EXERCISE DATA START

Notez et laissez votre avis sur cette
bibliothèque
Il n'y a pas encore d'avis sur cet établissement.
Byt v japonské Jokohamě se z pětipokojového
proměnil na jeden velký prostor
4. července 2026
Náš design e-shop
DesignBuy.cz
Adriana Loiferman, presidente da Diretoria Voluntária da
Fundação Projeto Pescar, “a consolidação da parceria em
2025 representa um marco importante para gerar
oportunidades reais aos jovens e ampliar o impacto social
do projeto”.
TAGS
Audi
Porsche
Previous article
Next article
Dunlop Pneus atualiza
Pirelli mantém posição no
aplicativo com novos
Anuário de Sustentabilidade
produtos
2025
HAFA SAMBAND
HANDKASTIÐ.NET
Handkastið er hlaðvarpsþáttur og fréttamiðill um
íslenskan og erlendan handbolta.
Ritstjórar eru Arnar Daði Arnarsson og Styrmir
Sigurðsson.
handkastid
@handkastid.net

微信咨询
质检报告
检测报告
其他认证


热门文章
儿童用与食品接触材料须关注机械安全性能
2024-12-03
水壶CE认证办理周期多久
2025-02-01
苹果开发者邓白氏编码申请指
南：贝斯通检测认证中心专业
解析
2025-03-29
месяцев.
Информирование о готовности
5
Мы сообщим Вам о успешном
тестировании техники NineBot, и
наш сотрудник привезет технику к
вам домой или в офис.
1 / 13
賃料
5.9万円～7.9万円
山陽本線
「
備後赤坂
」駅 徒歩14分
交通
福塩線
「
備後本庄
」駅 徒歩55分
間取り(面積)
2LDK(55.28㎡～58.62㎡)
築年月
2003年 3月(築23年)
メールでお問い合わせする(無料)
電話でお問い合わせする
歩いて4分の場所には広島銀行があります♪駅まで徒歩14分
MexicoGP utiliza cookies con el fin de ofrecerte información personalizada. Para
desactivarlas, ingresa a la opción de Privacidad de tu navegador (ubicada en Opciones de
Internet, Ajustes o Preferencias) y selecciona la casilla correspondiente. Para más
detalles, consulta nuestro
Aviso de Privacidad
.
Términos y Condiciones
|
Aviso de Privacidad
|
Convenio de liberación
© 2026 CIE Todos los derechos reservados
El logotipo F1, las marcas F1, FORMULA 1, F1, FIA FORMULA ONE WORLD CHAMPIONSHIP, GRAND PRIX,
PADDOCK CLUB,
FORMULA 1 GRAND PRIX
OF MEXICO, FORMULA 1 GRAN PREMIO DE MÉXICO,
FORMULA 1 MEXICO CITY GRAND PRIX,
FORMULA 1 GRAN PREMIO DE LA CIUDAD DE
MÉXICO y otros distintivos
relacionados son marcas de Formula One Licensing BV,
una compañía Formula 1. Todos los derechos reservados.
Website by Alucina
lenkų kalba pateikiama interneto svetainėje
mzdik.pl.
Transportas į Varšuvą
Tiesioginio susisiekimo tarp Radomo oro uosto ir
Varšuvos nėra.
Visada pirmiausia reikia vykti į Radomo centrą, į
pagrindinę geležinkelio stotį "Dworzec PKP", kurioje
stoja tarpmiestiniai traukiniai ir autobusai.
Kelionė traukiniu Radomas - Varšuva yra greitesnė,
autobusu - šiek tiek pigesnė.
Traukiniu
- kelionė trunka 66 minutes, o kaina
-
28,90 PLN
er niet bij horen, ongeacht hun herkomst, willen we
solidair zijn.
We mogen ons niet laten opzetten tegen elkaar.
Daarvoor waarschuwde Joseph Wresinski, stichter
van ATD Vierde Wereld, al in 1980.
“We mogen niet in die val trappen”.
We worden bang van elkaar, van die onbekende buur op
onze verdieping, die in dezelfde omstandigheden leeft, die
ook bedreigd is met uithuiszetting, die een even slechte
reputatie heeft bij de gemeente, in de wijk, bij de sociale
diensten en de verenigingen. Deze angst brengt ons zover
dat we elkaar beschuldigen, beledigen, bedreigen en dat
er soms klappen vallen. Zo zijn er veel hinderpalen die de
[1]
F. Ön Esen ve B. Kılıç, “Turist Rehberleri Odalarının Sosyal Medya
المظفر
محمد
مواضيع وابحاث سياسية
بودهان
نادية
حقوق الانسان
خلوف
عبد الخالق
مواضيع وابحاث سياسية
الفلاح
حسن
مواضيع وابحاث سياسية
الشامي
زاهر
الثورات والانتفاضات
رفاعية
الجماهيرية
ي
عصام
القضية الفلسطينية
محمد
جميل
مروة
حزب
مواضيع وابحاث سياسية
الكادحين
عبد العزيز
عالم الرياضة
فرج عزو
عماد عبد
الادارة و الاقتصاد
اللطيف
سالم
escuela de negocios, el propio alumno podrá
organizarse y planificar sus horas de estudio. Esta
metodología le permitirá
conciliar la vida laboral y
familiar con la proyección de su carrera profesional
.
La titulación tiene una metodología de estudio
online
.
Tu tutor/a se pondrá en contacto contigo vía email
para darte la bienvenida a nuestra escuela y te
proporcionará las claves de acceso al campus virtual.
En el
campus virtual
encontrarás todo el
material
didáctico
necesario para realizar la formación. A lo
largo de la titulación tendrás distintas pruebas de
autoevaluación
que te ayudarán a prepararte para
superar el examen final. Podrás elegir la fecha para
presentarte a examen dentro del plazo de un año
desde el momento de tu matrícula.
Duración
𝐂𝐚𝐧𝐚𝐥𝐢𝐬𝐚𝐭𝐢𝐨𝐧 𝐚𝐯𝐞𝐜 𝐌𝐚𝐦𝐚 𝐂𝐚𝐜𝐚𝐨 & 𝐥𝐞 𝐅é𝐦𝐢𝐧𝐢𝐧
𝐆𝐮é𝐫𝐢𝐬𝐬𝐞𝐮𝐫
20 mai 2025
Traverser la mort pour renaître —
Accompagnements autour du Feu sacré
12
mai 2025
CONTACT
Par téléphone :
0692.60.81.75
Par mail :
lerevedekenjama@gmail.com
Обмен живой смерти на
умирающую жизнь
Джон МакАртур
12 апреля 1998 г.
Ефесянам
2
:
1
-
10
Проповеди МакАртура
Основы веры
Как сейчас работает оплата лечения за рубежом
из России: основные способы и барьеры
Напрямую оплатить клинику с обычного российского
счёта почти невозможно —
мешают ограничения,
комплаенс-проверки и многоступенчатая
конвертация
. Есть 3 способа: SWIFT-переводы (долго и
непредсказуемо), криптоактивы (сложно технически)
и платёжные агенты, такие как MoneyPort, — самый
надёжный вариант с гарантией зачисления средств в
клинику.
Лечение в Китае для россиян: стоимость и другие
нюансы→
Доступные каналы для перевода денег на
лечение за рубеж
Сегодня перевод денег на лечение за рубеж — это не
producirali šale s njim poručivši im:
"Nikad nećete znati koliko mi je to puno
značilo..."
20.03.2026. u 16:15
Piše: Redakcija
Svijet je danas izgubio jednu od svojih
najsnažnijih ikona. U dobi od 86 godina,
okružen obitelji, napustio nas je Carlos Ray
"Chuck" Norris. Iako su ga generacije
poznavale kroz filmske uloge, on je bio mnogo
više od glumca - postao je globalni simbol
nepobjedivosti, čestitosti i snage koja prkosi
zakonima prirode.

EXERCISE DATA END

◆ WHAT THE TASK ASKS
Nothing should be left out: repeat all of the data exactly.

◆ WRITTEN RESPONSE
Notez et laissez votre avis sur cette
bibliothèque
Il n'y a pas encore d'avis sur cet établissement.
Byt v japonské Jokohamě se z pětipokojového
proměnil na jeden velký prostor
4. července 2026
Náš design e-shop
DesignBuy.cz
Adriana Loiferman, presidente da Diretoria Voluntária da
Fundação Projeto Pescar, “a consolidação da parceria em
2025 representa um marco importante para gerar
oportunidades reais aos jovens e ampliar o impacto social
do projeto”.
TAGS
Audi
Porsche
Previous article
Next article
Dunlop Pneus atualiza
Pirelli mantém posição no
aplicativo com novos
Anuário de Sustentabilidade
produtos
2025
HAFA SAMBAND
HANDKASTIÐ.NET
Handkastið er hlaðvarpsþáttur og fréttamiðill um
íslenskan og erlendan handbolta.
Ritstjórar eru Arnar Daði Arnarsson og Styrmir
Sigurðsson.
handkastid
@handkastid.net

微信咨询
质检报告
检测报告
其他认证


热门文章
儿童用与食品接触材料须关注机械安全性能
2024-12-03
水壶CE认证办理周期多久
2025-02-01
苹果开发者邓白氏编码申请指
南：贝斯通检测认证中心专业
解析
2025-03-29
месяцев.
Информирование о готовности
5
Мы сообщим Вам о успешном
тестировании техники NineBot, и
наш сотрудник привезет технику к
вам домой или в офис.
1 / 13
賃料
5.9万円～7.9万円
山陽本線
「
備後赤坂
」駅 徒歩14分
交通
福塩線
「
備後本庄
」駅 徒歩55分
間取り(面積)
2LDK(55.28㎡～58.62㎡)
築年月
2003年 3月(築23年)
メールでお問い合わせする(無料)
電話でお問い合わせする
歩いて4分の場所には広島銀行があります♪駅まで徒歩14分
MexicoGP utiliza cookies con el fin de ofrecerte información personalizada. Para
desactivarlas, ingresa a la opción de Privacidad de tu navegador (ubicada en Opciones de
Internet, Ajustes o Preferencias) y selecciona la casilla correspondiente. Para más
detalles, consulta nuestro
Aviso de Privacidad
.
Términos y Condiciones
|
Aviso de Privacidad
|
Convenio de liberación
© 2026 CIE Todos los derechos reservados
El logotipo F1, las marcas F1, FORMULA 1, F1, FIA FORMULA ONE WORLD CHAMPIONSHIP, GRAND PRIX,
PADDOCK CLUB,
FORMULA 1 GRAND PRIX
OF MEXICO, FORMULA 1 GRAN PREMIO DE MÉXICO,
FORMULA 1 MEXICO CITY GRAND PRIX,
FORMULA 1 GRAN PREMIO DE LA CIUDAD DE
MÉXICO y otros distintivos
relacionados son marcas de Formula One Licensing BV,
una compañía Formula 1. Todos los derechos reservados.
Website by Alucina
lenkų kalba pateikiama interneto svetainėje
mzdik.pl.
Transportas į Varšuvą
Tiesioginio susisiekimo tarp Radomo oro uosto ir
Varšuvos nėra.
Visada pirmiausia reikia vykti į Radomo centrą, į
pagrindinę geležinkelio stotį "Dworzec PKP", kurioje
stoja tarpmiestiniai traukiniai ir autobusai.
Kelionė traukiniu Radomas - Varšuva yra greitesnė,
autobusu - šiek tiek pigesnė.
Traukiniu
- kelionė trunka 66 minutes, o kaina
-
28,90 PLN
er niet bij horen, ongeacht hun herkomst, willen we
solidair zijn.
We mogen ons niet laten opzetten tegen elkaar.
Daarvoor waarschuwde Joseph Wresinski, stichter
van ATD Vierde Wereld, al in 1980.
“We mogen niet in die val trappen”.
We worden bang van elkaar, van die onbekende buur op
onze verdieping, die in dezelfde omstandigheden leeft, die
ook bedreigd is met uithuiszetting, die een even slechte
reputatie heeft bij de gemeente, in de wijk, bij de sociale
diensten en de verenigingen. Deze angst brengt ons zover
dat we elkaar beschuldigen, beledigen, bedreigen en dat
er soms klappen vallen. Zo zijn er veel hinderpalen die de
[1]
F. Ön Esen ve B. Kılıç, “Turist Rehberleri Odalarının Sosyal Medya
المظفر
محمد
مواضيع وابحاث سياسية
بودهان
نادية
حقوق الانسان
خلوف
عبد الخالق
مواضيع وابحاث سياسية
الفلاح
حسن
مواضيع وابحاث سياسية
الشامي
زاهر
الثورات والانتفاضات
رفاعية
الجماهيرية
ي
عصام
القضية الفلسطينية
محمد
جميل
مروة
حزب
مواضيع وابحاث سياسية
الكادحين
عبد العزيز
عالم الرياضة
فرج عزو
عماد عبد
الادارة و الاقتصاد
اللطيف
سالم
escuela de negocios, el propio alumno podrá
organizarse y planificar sus horas de estudio. Esta
metodología le permitirá
conciliar la vida laboral y
familiar con la proyección de su carrera profesional
.
La titulación tiene una metodología de estudio
online
.
Tu tutor/a se pondrá en contacto contigo vía email
para darte la bienvenida a nuestra escuela y te
proporcionará las claves de acceso al campus virtual.
En el
campus virtual
encontrarás todo el
material
didáctico
necesario para realizar la formación. A lo
largo de la titulación tendrás distintas pruebas de
autoevaluación
que te ayudarán a prepararte para
superar el examen final. Podrás elegir la fecha para
presentarte a examen dentro del plazo de un año
desde el momento de tu matrícula.
Duración
𝐂𝐚𝐧𝐚𝐥𝐢𝐬𝐚𝐭𝐢𝐨𝐧 𝐚𝐯𝐞𝐜 𝐌𝐚𝐦𝐚 𝐂𝐚𝐜𝐚𝐨 & 𝐥𝐞 𝐅é𝐦𝐢𝐧𝐢𝐧
𝐆𝐮é𝐫𝐢𝐬𝐬𝐞𝐮𝐫
20 mai 2025
Traverser la mort pour renaître —
Accompagnements autour du Feu sacré
12
mai 2025
CONTACT
Par téléphone :
0692.60.81.75
Par mail :
lerevedekenjama@gmail.com
Обмен живой смерти на
умирающую жизнь
Джон МакАртур
12 апреля 1998 г.
Ефесянам
2
:
1
-
10
Проповеди МакАртура
Основы веры
Как сейчас работает оплата лечения за рубежом
из России: основные способы и барьеры
Напрямую оплатить клинику с обычного российского
счёта почти невозможно —
мешают ограничения,
комплаенс-проверки и многоступенчатая
конвертация
. Есть 3 способа: SWIFT-переводы (долго и
непредсказуемо), криптоактивы (сложно технически)
и платёжные агенты, такие как MoneyPort, — самый
надёжный вариант с гарантией зачисления средств в
клинику.
Лечение в Китае для россиян: стоимость и другие
нюансы→
Доступные каналы для перевода денег на
лечение за рубеж
Сегодня перевод денег на лечение за рубеж — это не
producirali šale s njim poručivši im:
"Nikad nećete znati koliko mi je to puno
značilo..."
20.03.2026. u 16:15
Piše: Redakcija
Svijet je danas izgubio jednu od svojih
najsnažnijih ikona. U dobi od 86 godina,
okružen obitelji, napustio nas je Carlos Ray
"Chuck" Norris. Iako su ga generacije
poznavale kroz filmske uloge, on je bio mnogo
više od glumca - postao je globalni simbol
nepobjedivosti, čestitosti i snage koja prkosi
zakonima prirode.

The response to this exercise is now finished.